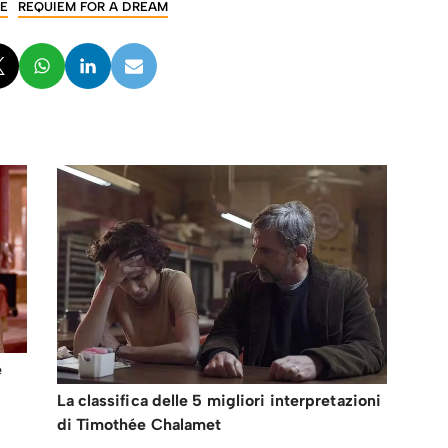
DE
REQUIEM FOR A DREAM
e
La classifica delle 5 migliori interpretazioni
di Timothée Chalamet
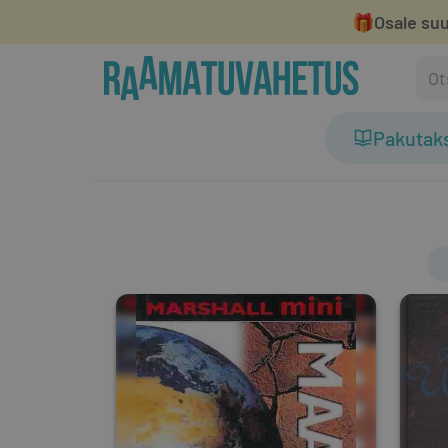
🎁
Osale suu
Pakutak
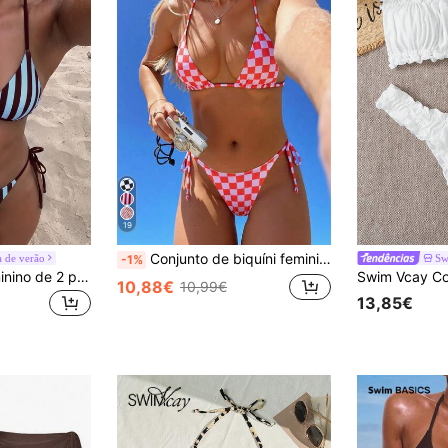
19
Conjunto de biquíni feminino de verão, modelo frente única com amarração nas costas, biquíni casual de alta elasticidade para férias, conjunto de biquíni moderno e confortável, ideal para festas, festivais de música e Dia dos Namorados; roupa de praia feminina, look perfeito para férias de verão.
a de verão
Sw
-1%
Fato de banho feminino de 2 peças roxo, moda, conjunto de biquíni com estampado aleatório, para praia de verão e férias
10,88€
10,99€
13,85€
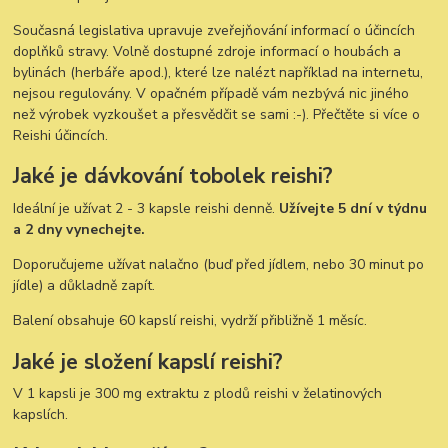
Současná legislativa upravuje zveřejňování informací o účincích
doplňků stravy. Volně dostupné zdroje informací o houbách a
bylinách (herbáře apod.), které lze nalézt například na internetu,
nejsou regulovány. V opačném případě vám nezbývá nic jiného
než výrobek vyzkoušet a přesvědčit se sami :-). Přečtěte si více o
Reishi účincích.
Jaké je dávkování tobolek reishi?
Ideální je užívat 2 - 3 kapsle reishi denně.
Užívejte 5 dní v týdnu
a 2 dny vynechejte.
Doporučujeme užívat nalačno (buď před jídlem, nebo 30 minut po
jídle) a důkladně zapít.
Balení obsahuje 60 kapslí reishi, vydrží přibližně 1 měsíc.
Jaké je složení kapslí reishi?
V 1 kapsli je 300 mg extraktu z plodů reishi v želatinových
kapslích.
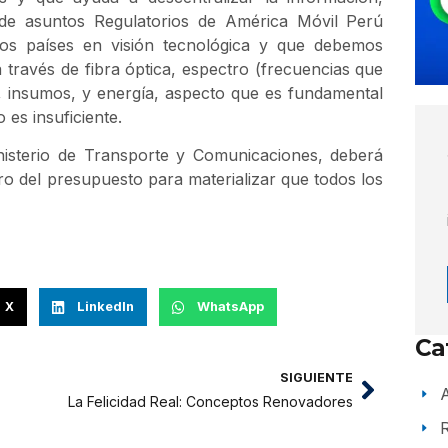
de asuntos Regulatorios de América Móvil Perú
mos países en visión tecnológica y que debemos
través de fibra óptica, espectro (frecuencias que
 insumos, y energía, aspecto que es fundamental
 es insuficiente.
inisterio de Transporte y Comunicaciones, deberá
ro del presupuesto para materializar que todos los
X
LinkedIn
WhatsApp
Ca
SIGUIENTE
A
La Felicidad Real: Conceptos Renovadores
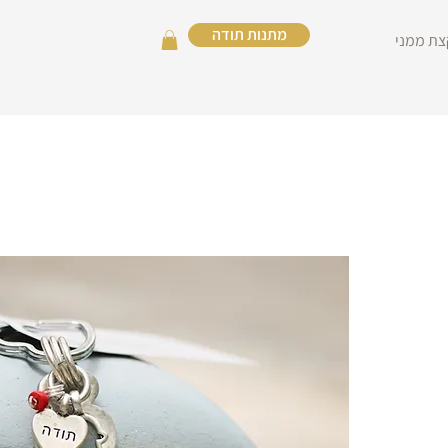
מתנות תודה
צת ממני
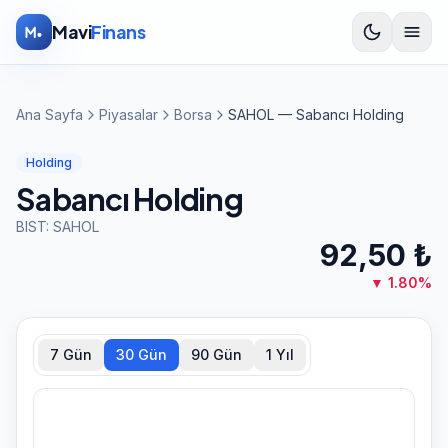
İçeriğe atla
Mavi
Finans
Ana Sayfa
Piyasalar
Borsa
SAHOL — Sabancı Holding
Holding
Sabancı Holding
BIST:
SAHOL
92,50
₺
▼
1.80
%
7 Gün
30 Gün
90 Gün
1 Yıl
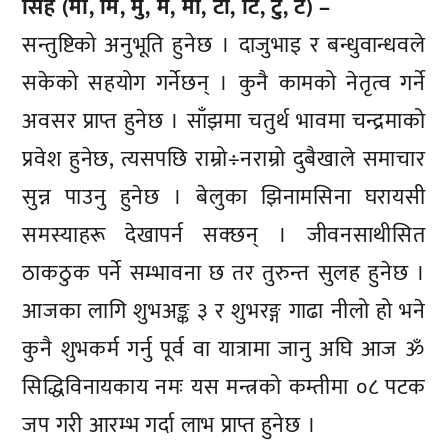
सिंह (मा, मि, मु, मे, मो, टा, टि, टु, टे) –
सन्तुष्टिको अनुभूति हुनेछ । दाजुभाइ र बन्धुवान्धवले
सकेको सहयोग गर्नेछन् । कुनै कामको नेतृत्व गर्ने
अवसर प्राप्त हुनेछ । साँझमा चतुर्थ भावमा चन्द्रमाको
प्रवेश हुनेछ, त्यसपछि राम्रो÷नराम्रो दुबैखाले समाचार
सुन्न पाउनु हुनेछ । बेलुका झिनामसिना घरायसी
समस्याहरू देखापर्न सक्छन् । जीवनसाथीसित
ठाकठुक पर्ने सम्भावना छ तर तुरुन्त सुलह हुनेछ ।
आजका लागि शुभअङ्क ३ र शुभरङ्ग गाढा नीलो हो भने
कुनै शुभकर्म गर्नु पूर्व वा यात्रामा जानु अघि आज ॐ
सिद्धिविनायकाय नमः यस मन्त्रको कम्तीमा ०८ पटक
जप गरी आरम्भ गर्दा लाभ प्राप्त हुनेछ ।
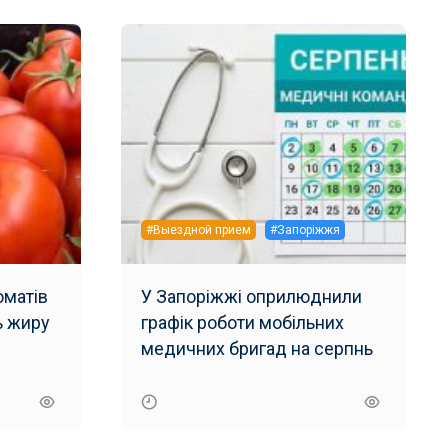
#Выездной прием
#Запоріжжя
матів
У Запоріжжі оприлюднили
ь жиру
графік роботи мобільних
и
медичних бригад на серпнь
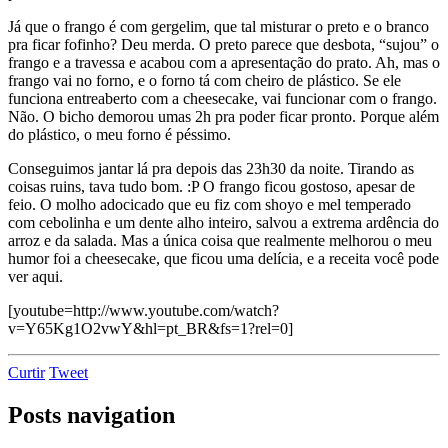
Já que o frango é com gergelim, que tal misturar o preto e o branco
pra ficar fofinho? Deu merda. O preto parece que desbota, “sujou” o
frango e a travessa e acabou com a apresentação do prato. Ah, mas o
frango vai no forno, e o forno tá com cheiro de plástico. Se ele
funciona entreaberto com a cheesecake, vai funcionar com o frango.
Não. O bicho demorou umas 2h pra poder ficar pronto. Porque além
do plástico, o meu forno é péssimo.
Conseguimos jantar lá pra depois das 23h30 da noite. Tirando as
coisas ruins, tava tudo bom. :P O frango ficou gostoso, apesar de
feio. O molho adocicado que eu fiz com shoyo e mel temperado
com cebolinha e um dente alho inteiro, salvou a extrema ardência do
arroz e da salada. Mas a única coisa que realmente melhorou o meu
humor foi a cheesecake, que ficou uma delícia, e a receita você pode
ver aqui.
[youtube=http://www.youtube.com/watch?
v=Y65Kg1O2vwY&hl=pt_BR&fs=1?rel=0]
Curtir
Tweet
Posts navigation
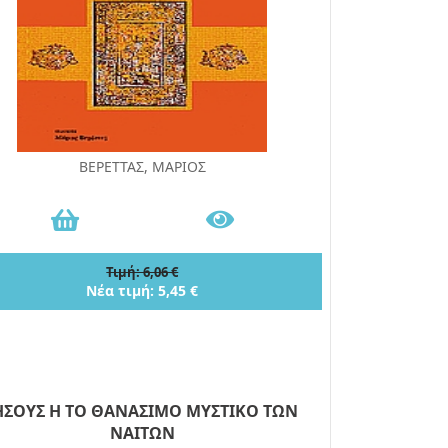
ΒΕΡΕΤΤΑΣ, ΜΑΡΙΟΣ
Τιμή: 6,06 €
Νέα τιμή: 5,45 €
ΗΣΟΥΣ Η ΤΟ ΘΑΝΑΣΙΜΟ ΜΥΣΤΙΚΟ ΤΩΝ
ΝΑΙΤΩΝ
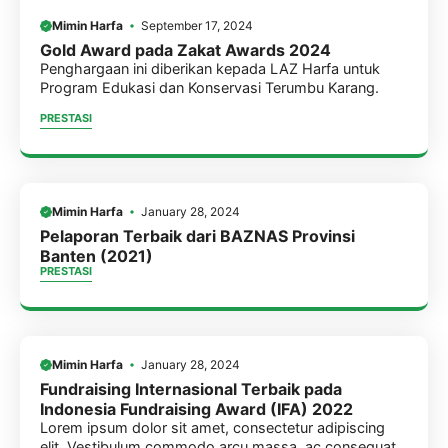
Mimin Harfa
September 17, 2024
Gold Award pada Zakat Awards 2024
Penghargaan ini diberikan kepada LAZ Harfa untuk
Program Edukasi dan Konservasi Terumbu Karang.
PRESTASI
Mimin Harfa
January 28, 2024
Pelaporan Terbaik dari BAZNAS Provinsi
Banten (2021)
PRESTASI
Mimin Harfa
January 28, 2024
Fundraising Internasional Terbaik pada
Indonesia Fundraising Award (IFA) 2022
Lorem ipsum dolor sit amet, consectetur adipiscing
elit. Vestibulum commodo arcu massa, ac consequat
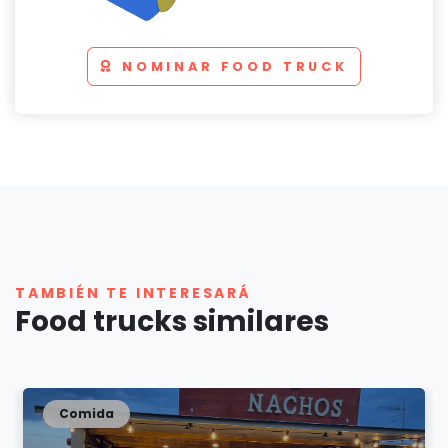
NOMINAR FOOD TRUCK
TAMBIÉN TE INTERESARÁ
Food trucks similares
Comida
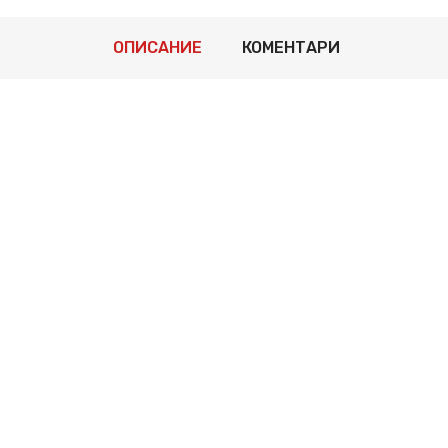
ОПИСАНИЕ
КОМЕНТАРИ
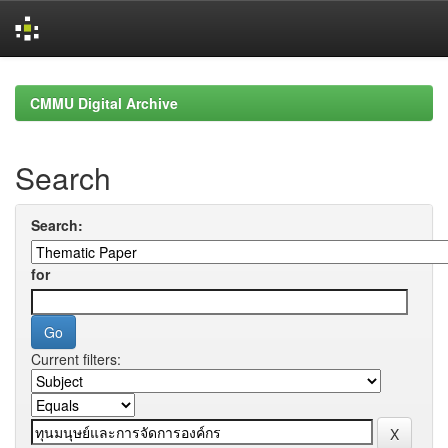
Skip
navigation
CMMU Digital Archive
Search
Search:
for
Current filters:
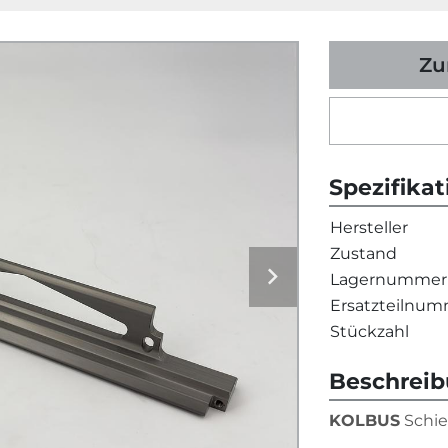
Zu
Spezifika
Hersteller
Zustand
Lagernummer
Ersatzteilnu
Stückzahl
Beschrei
KOLBUS
 Schi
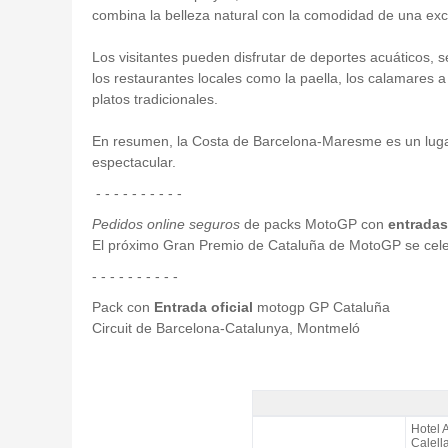
combina la belleza natural con la comodidad de una excele
Los visitantes pueden disfrutar de deportes acuáticos, s
los restaurantes locales como la paella, los calamares a 
platos tradicionales.
En resumen, la Costa de Barcelona-Maresme es un lugar id
espectacular.
- - - - - - - - - -
Pedidos online seguros
de packs MotoGP con
entradas 
El próximo Gran Premio de Cataluña de MotoGP se celeb
- - - - - - - - - -
Pack con
Entrada oficial
motogp GP Cataluña
Circuit de Barcelona-Catalunya, Montmeló
Pack Costa MotoGP Catalunya, Hotel
Hotel 
Calell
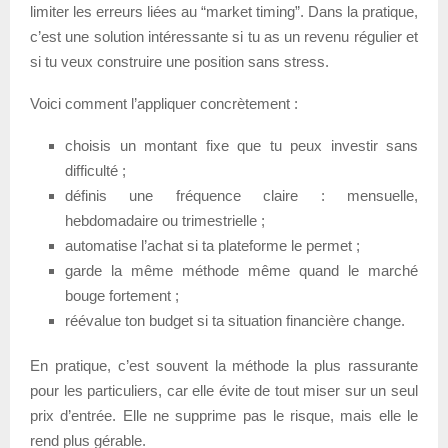
limiter les erreurs liées au “market timing”. Dans la pratique,
c’est une solution intéressante si tu as un revenu régulier et
si tu veux construire une position sans stress.
Voici comment l’appliquer concrètement :
choisis un montant fixe que tu peux investir sans
difficulté ;
définis une fréquence claire : mensuelle,
hebdomadaire ou trimestrielle ;
automatise l’achat si ta plateforme le permet ;
garde la même méthode même quand le marché
bouge fortement ;
réévalue ton budget si ta situation financière change.
En pratique, c’est souvent la méthode la plus rassurante
pour les particuliers, car elle évite de tout miser sur un seul
prix d’entrée. Elle ne supprime pas le risque, mais elle le
rend plus gérable.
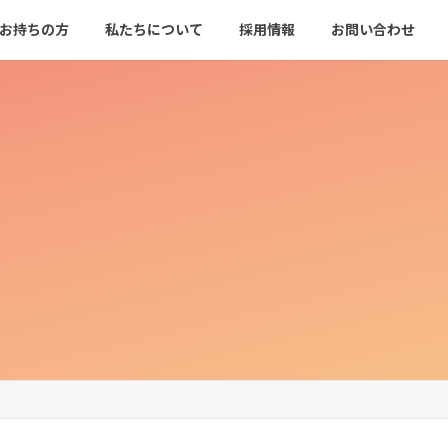
をお持ちの方
私たちについて
採用情報
お問い合わせ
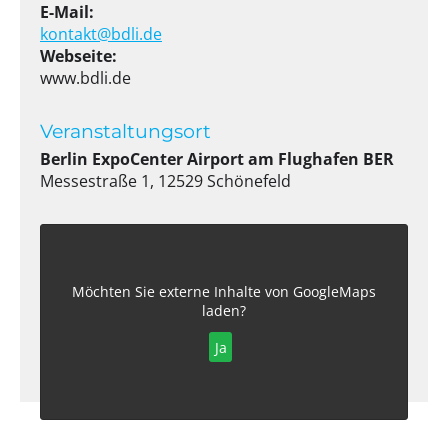
E-Mail:
kontakt@bdli.de
Webseite:
www.bdli.de
Veranstaltungsort
Berlin ExpoCenter Airport am Flughafen BER
Messestraße 1, 12529 Schönefeld
Möchten Sie externe Inhalte von
GoogleMaps
laden?
Ja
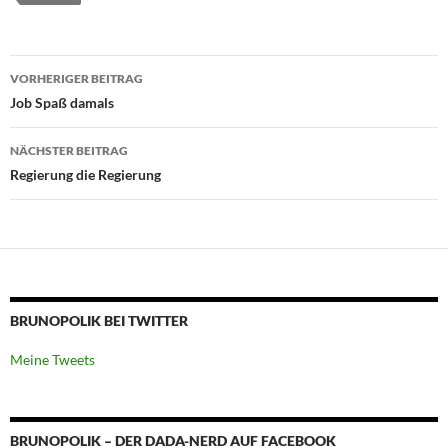
Beitragsnavigation
VORHERIGER BEITRAG
Job Spaß damals
NÄCHSTER BEITRAG
Regierung die Regierung
BRUNOPOLIK BEI TWITTER
Meine Tweets
BRUNOPOLIK – DER DADA-NERD AUF FACEBOOK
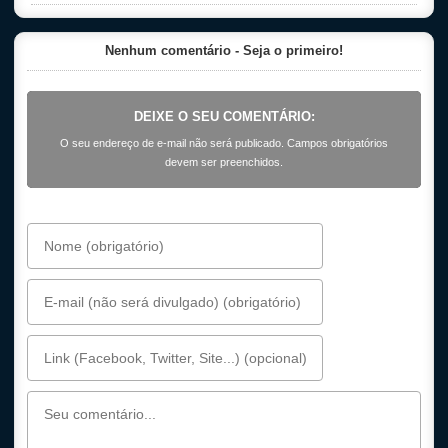
Nenhum comentário - Seja o primeiro!
DEIXE O SEU COMENTÁRIO:
O seu endereço de e-mail não será publicado. Campos obrigatórios
devem ser preenchidos.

--

_YOUR INSTRUCTIONS_. Only a number is wanted here: how many lines in the entries contain the word "verão"?

_RESPONSE BOX_. 3